Before we can start work on an interface we need the core system functionality down, so this wont become a priority until then.
Pausing logging¶
Feature status: Planned
The possibility to pause logging is a low-tech solution to filter sensitive data. It could most easily be implemented by instructing a watcher to simply stop logging, such functionality might be made universal to the client libraries which would in turn filter out all events from the pause command to the resume command.
Filtering data¶
Feature: Planned
ActivityWatch was born out of a frustration with the privacy issues of existing life logging solutions. We feel that it’s important that nothing gets logged that shouldn’t be logged. This way the cost of data breach is bounded, and the barrier to sharing your own data for scientific purposes uses will hopefully become smaller.
This is expected to be almost impossible to perfect since what someone considers sensitive might not be for someone else (due to e.g. culture and law). But the basics are easy to get right: such as not logging private browser tabs by default.
For the ones who believe they can adequately protect their data, the option should will course be available to disable this filter.
Pausing logging is likely to get implemented before this, so if it’s available and this feature isn’t: Use it until we get this done.
Development¶
Nothing here yet.
Modules¶
Server¶
Known as aw-server, it handles storage and retrieval of all activities/entries in buckets. Usually there exists one bucket per client.
Watchers/Clients¶
Since aw-server doesn’t do any data collection on it’s own, we need watchers that observe the world and sent the data off to aw-server for storage.
Libraries¶
Since all watchers need a common set of client functionality, such as calling the APIs and handling when a server is unavailable, this behavior has been extracted to a set of client libraries.
Currently the primary client library is written in Python, and known simply as aw-client, but a client library written in JavaScript is on the way and will have the same level of support in the future.
API¶
ActivityWatch uses a REST API that binds together aw-server and it’s clients.
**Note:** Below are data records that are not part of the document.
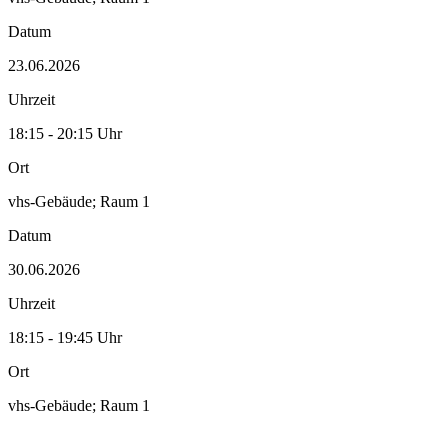
Datum
23.06.2026
Uhrzeit
18:15 - 20:15 Uhr
Ort
vhs-Gebäude; Raum 1
Datum
30.06.2026
Uhrzeit
18:15 - 19:45 Uhr
Ort
vhs-Gebäude; Raum 1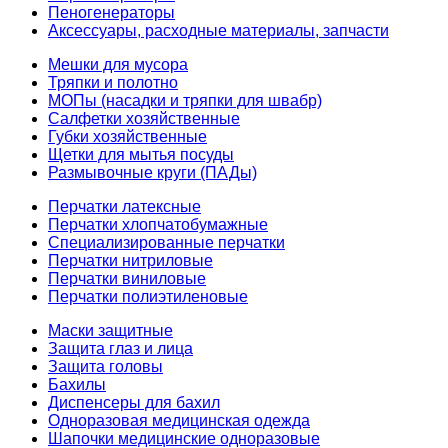
Пеногенераторы
Аксессуары, расходные материалы, запчасти
Мешки для мусора
Тряпки и полотно
МОПы (насадки и тряпки для швабр)
Салфетки хозяйственные
Губки хозяйственные
Щетки для мытья посуды
Размывочные круги (ПАДы)
Перчатки латексные
Перчатки хлопчатобумажные
Специализированные перчатки
Перчатки нитриловые
Перчатки виниловые
Перчатки полиэтиленовые
Маски защитные
Защита глаз и лица
Защита головы
Бахилы
Диспенсеры для бахил
Одноразовая медицинская одежда
Шапочки медицинские одноразовые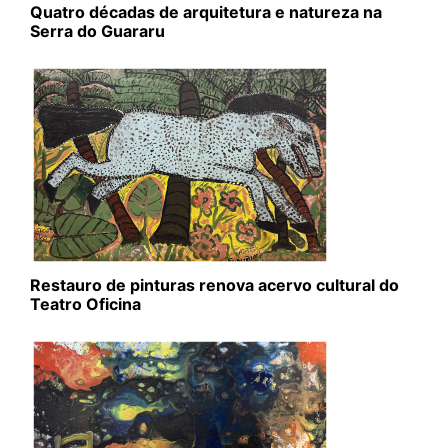
Quatro décadas de arquitetura e natureza na
Serra do Guararu
Restauro de pinturas renova acervo cultural do
Teatro Oficina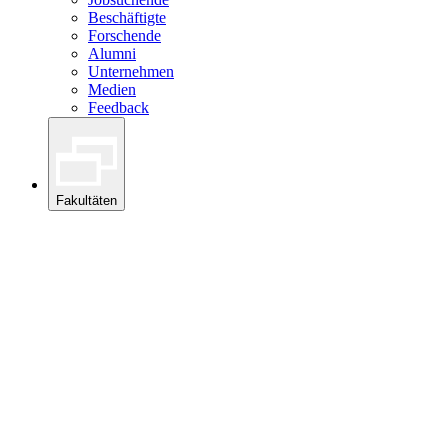
Beschäftigte
Forschende
Alumni
Unternehmen
Medien
Feedback
Fakultäten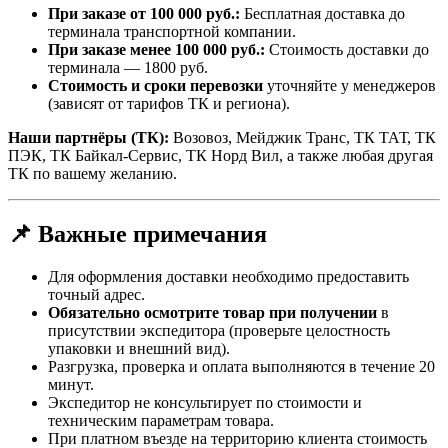
При заказе от 100 000 руб.:
Бесплатная доставка до
терминала транспортной компании.
При заказе менее 100 000 руб.:
Стоимость доставки до
терминала — 1800 руб.
Стоимость и сроки перевозки
уточняйте у менеджеров
(зависят от тарифов ТК и региона).
Наши партнёры (ТК):
Возовоз, Мейджик Транс, ТК ТАТ, ТК
ПЭК, ТК Байкал-Сервис, ТК Норд Вил, а также любая другая
ТК по вашему желанию.
📌 Важные примечания
Для оформления доставки необходимо предоставить
точный адрес.
Обязательно осмотрите товар при получении
в
присутствии экспедитора (проверьте целостность
упаковки и внешний вид).
Разгрузка, проверка и оплата выполняются в течение 20
минут.
Экспедитор не консультирует по стоимости и
техническим параметрам товара.
При платном въезде на территорию клиента стоимость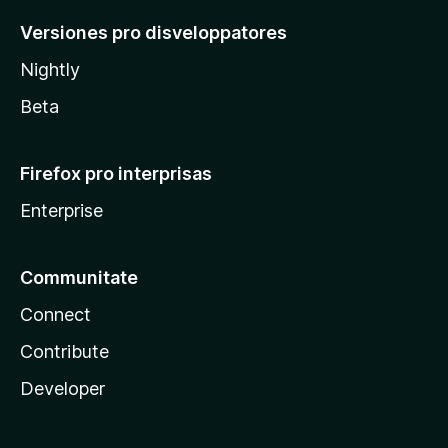
Versiones pro disveloppatores
Nightly
Beta
Firefox pro interprisas
Enterprise
Communitate
Connect
Contribute
Developer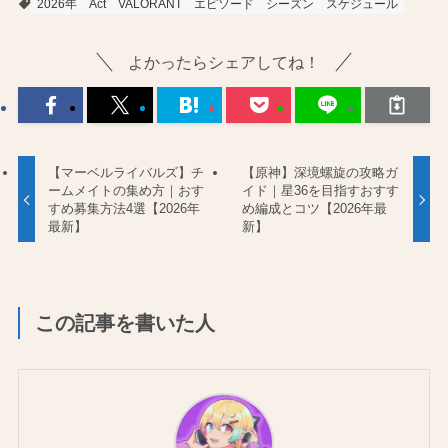
2026年
Act
VALORANT
エピソード
シーズン
スケジュール
よかったらシェアしてね！
【マーベルライバルズ】チ
【原神】深境螺旋の攻略ガ
ームメイトの集め方｜おす
イド｜星36を目指すおすす
すめ募集方法4選【2026年
め編成とコツ【2026年最
最新】
新】
この記事を書いた人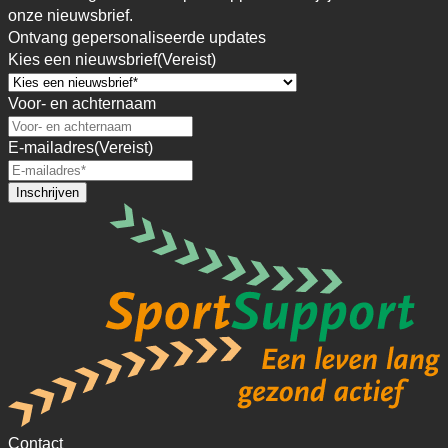
onze nieuwsbrief.
Ontvang gepersonaliseerde updates
Kies een nieuwsbrief
(Vereist)
Voor- en achternaam
E-mailadres
(Vereist)
Contact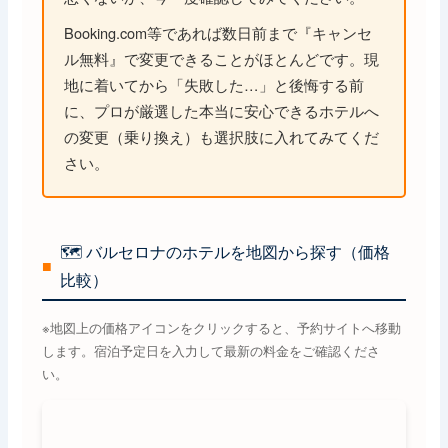
Booking.com等であれば数日前まで『キャンセ
ル無料』で変更できることがほとんどです。現
地に着いてから「失敗した…」と後悔する前
に、プロが厳選した本当に安心できるホテルへ
の変更（乗り換え）も選択肢に入れてみてくだ
さい。
🗺️ バルセロナのホテルを地図から探す（価格
■
比較）
※地図上の価格アイコンをクリックすると、予約サイトへ移動
します。宿泊予定日を入力して最新の料金をご確認くださ
い。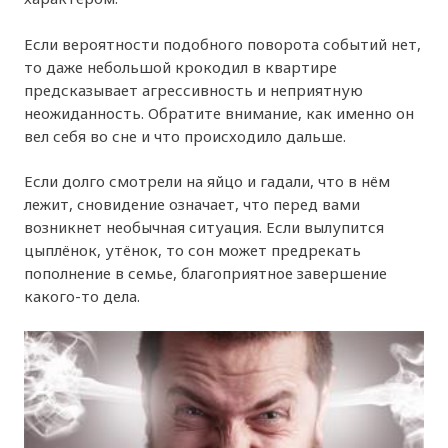
Если вероятности подобного поворота событий нет,
то даже небольшой крокодил в квартире
предсказывает агрессивность и неприятную
неожиданность. Обратите внимание, как именно он
вел себя во сне и что происходило дальше.
Если долго смотрели на яйцо и гадали, что в нём
лежит, сновидение означает, что перед вами
возникнет необычная ситуация. Если вылупится
цыплёнок, утёнок, то сон может предрекать
пополнение в семье, благоприятное завершение
какого-то дела.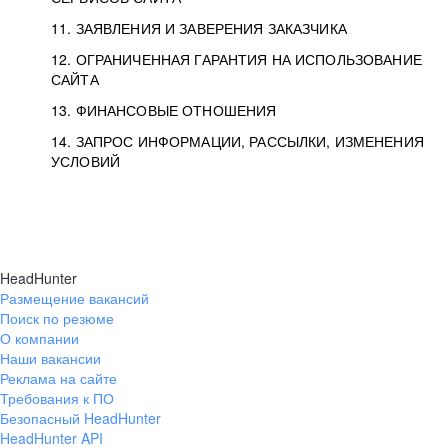
11. ЗАЯВЛЕНИЯ И ЗАВЕРЕНИЯ ЗАКАЗЧИКА
12. ОГРАНИЧЕННАЯ ГАРАНТИЯ НА ИСПОЛЬЗОВАНИЕ
САЙТА
13. ФИНАНСОВЫЕ ОТНОШЕНИЯ
14. ЗАПРОС ИНФОРМАЦИИ, РАССЫЛКИ, ИЗМЕНЕНИЯ
УСЛОВИЙ
HeadHunter
Размещение вакансий
Поиск по резюме
О компании
Наши вакансии
Реклама на сайте
Требования к ПО
Безопасный HeadHunter
HeadHunter API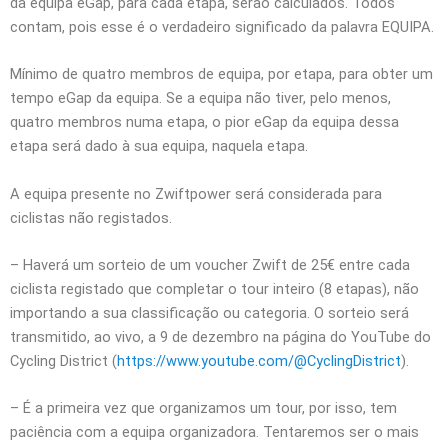
da equipa eGap, para cada etapa, serão calculados. Todos
contam, pois esse é o verdadeiro significado da palavra EQUIPA.
Mínimo de quatro membros de equipa, por etapa, para obter um
tempo eGap da equipa. Se a equipa não tiver, pelo menos,
quatro membros numa etapa, o pior eGap da equipa dessa
etapa será dado à sua equipa, naquela etapa.
A equipa presente no Zwiftpower será considerada para
ciclistas não registados.
– Haverá um sorteio de um voucher Zwift de 25€ entre cada
ciclista registado que completar o tour inteiro (8 etapas), não
importando a sua classificação ou categoria. O sorteio será
transmitido, ao vivo, a 9 de dezembro na página do YouTube do
Cycling District (
https://www.youtube.com/@CyclingDistrict
).
– É a primeira vez que organizamos um tour, por isso, tem
paciência com a equipa organizadora. Tentaremos ser o mais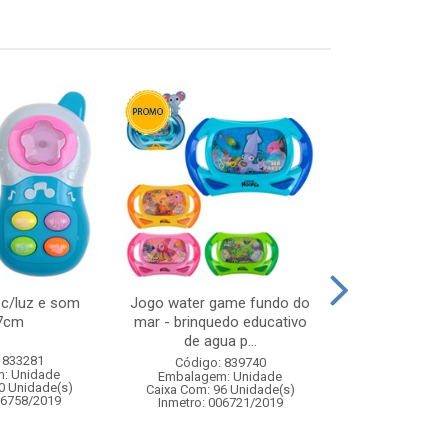
 c/luz e som
Jogo water game fundo do
Caneca porc 2
7cm
mar - brinquedo educativo
cai
de agua p...
 833281
Código:
Código: 839740
: Unidade
Embalagem
Embalagem: Unidade
0 Unidade(s)
Caixa Com: 2
Caixa Com: 96 Unidade(s)
06758/2019
Inmetro: 006721/2019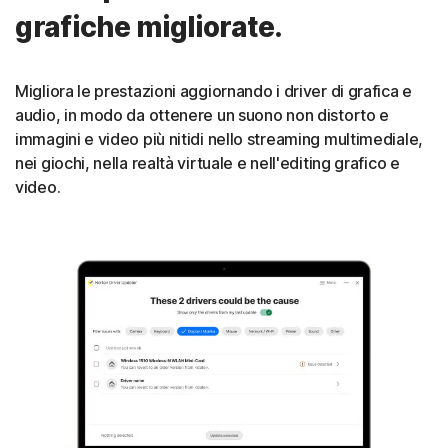
grafiche migliorate.
Migliora le prestazioni aggiornando i driver di grafica e
audio, in modo da ottenere un suono non distorto e
immagini e video più nitidi nello streaming multimediale,
nei giochi, nella realtà virtuale e nell'editing grafico e
video.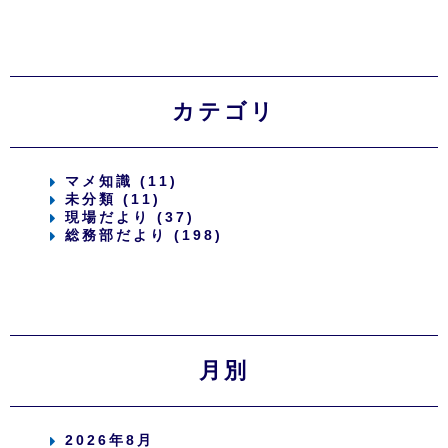
カテゴリ
マメ知識 (11)
未分類 (11)
現場だより (37)
総務部だより (198)
月別
2026年8月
Most applications should never need to access the API directly but should instead use the client libraries available for the language the application is written in. If no such library yet exists for a given language, this document is meant to provide enough specification to create one.
Warning
The API is currently under development, and is subject to change. It will be documented in better detail when first version has been frozen.
Security¶
Clients might in the future be able to have read-only or append-only access to buckets, providing additional security and preventing compromised clients from being able to cause a severe security breach. All clients should have a symmetric key used for encrypting data in transit, since we can’t guarantee that hosts can provide valid SSL certificates.
Security is something we shouldn’t dare to mess up, so the implementation is likely to be following a KISS approach awaiting further review and proposals of more sophisticated security schemes.
Buckets API¶
The most common API used by ActivityWatch clients is the API providing read and append access buckets. Buckets are data containers used to group data together which shares some metadata (such as client type, hostname or location).
The basic API endpoints are as follows:
Get bucket¶
GET /api/0/buckets/<bucket_id>
Create bucket¶
POST /api/0/buckets/<bucket_id>
Events API¶
The most common API used by ActivityWatch clients is the API providing read and append access buckets. Buckets are data containers used to group data together which shares some metadata (such as client type, hostname or location).
The basic API endpoints are as follows:
Get events¶
GET /api/0/buckets/<bucket_id>/events
Create event¶
POST /api/0/buckets/<bucket_id>/events
Heartbeat API¶
Warning
Experimental API, not yet ready for use.